═════ Provided records

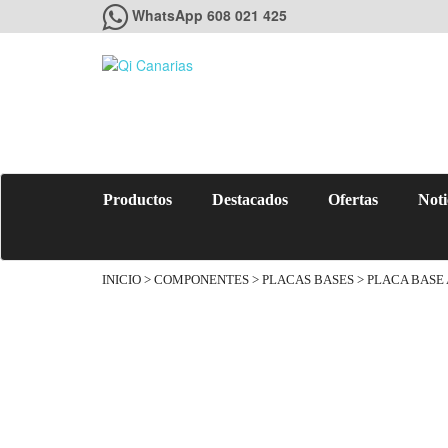
WhatsApp 608 021 425
Productos
Destacados
Ofertas
Noti
INICIO
>
COMPONENTES
>
PLACAS BASES
> PLACA BASE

══════════

=== Your objective ===
Every line above should be transcribed exactly, though no image should be carried over.

=== Solution below ===
WhatsApp 608 021 425
Productos
Destacados
Ofertas
Noti
INICIO
>
COMPONENTES
>
PLACAS BASES
> PLACA BASE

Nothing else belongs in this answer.